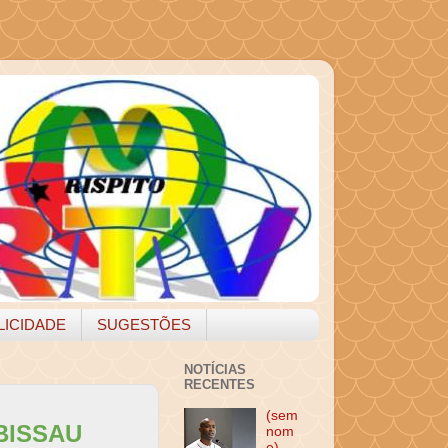
LICIDADE
SUGESTÕES
NOTÍCIAS
RECENTES
(sem
BISSAU
nom
e)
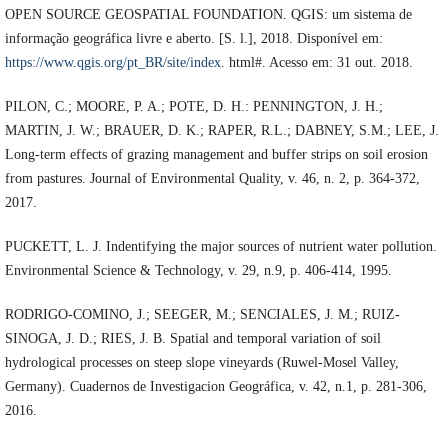
OPEN SOURCE GEOSPATIAL FOUNDATION. QGIS: um sistema de
informação geográfica livre e aberto. [S. l.], 2018. Disponível em:
https://www.qgis.org/pt_BR/site/index
. html#. Acesso em: 31 out. 2018.
PILON, C.; MOORE, P. A.; POTE, D. H.: PENNINGTON, J. H.;
MARTIN, J. W.; BRAUER, D. K.; RAPER, R.L.; DABNEY, S.M.; LEE, J.
Long-term effects of grazing management and buffer strips on soil erosion
from pastures. Journal of Environmental Quality, v. 46, n. 2, p. 364-372,
2017.
PUCKETT, L. J. Indentifying the major sources of nutrient water pollution.
Environmental Science & Technology, v. 29, n.9, p. 406-414, 1995.
RODRIGO-COMINO, J.; SEEGER, M.; SENCIALES, J. M.; RUIZ-
SINOGA, J. D.; RIES, J. B. Spatial and temporal variation of soil
hydrological processes on steep slope vineyards (Ruwel-Mosel Valley,
Germany). Cuadernos de Investigacion Geográfica, v. 42, n.1, p. 281-306,
2016.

- [WHAT IS REQUIRED]
The answer should consist of every line above, exact and free of images.

- [RESPONSE FOR THIS EXERCISE]
LICIDADE
SUGESTÕES
NOTÍCIAS
RECENTES
(sem
BISSAU
nom
e)
OPEN SOURCE GEOSPATIAL FOUNDATION. QGIS: um sistema de
informação geográfica livre e aberto. [S. l.], 2018. Disponível em:
https://www.qgis.org/pt_BR/site/index
. html#. Acesso em: 31 out. 2018.
PILON, C.; MOORE, P. A.; POTE, D. H.: PENNINGTON, J. H.;
MARTIN, J. W.; BRAUER, D. K.; RAPER, R.L.; DABNEY, S.M.; LEE, J.
Long-term effects of grazing management and buffer strips on soil erosion
from pastures. Journal of Environmental Quality, v. 46, n. 2, p. 364-372,
2017.
PUCKETT, L. J. Indentifying the major sources of nutrient water pollution.
Environmental Science & Technology, v. 29, n.9, p. 406-414, 1995.
RODRIGO-COMINO, J.; SEEGER, M.; SENCIALES, J. M.; RUIZ-
SINOGA, J. D.; RIES, J. B. Spatial and temporal variation of soil
hydrological processes on steep slope vineyards (Ruwel-Mosel Valley,
Germany). Cuadernos de Investigacion Geográfica, v. 42, n.1, p. 281-306,
2016.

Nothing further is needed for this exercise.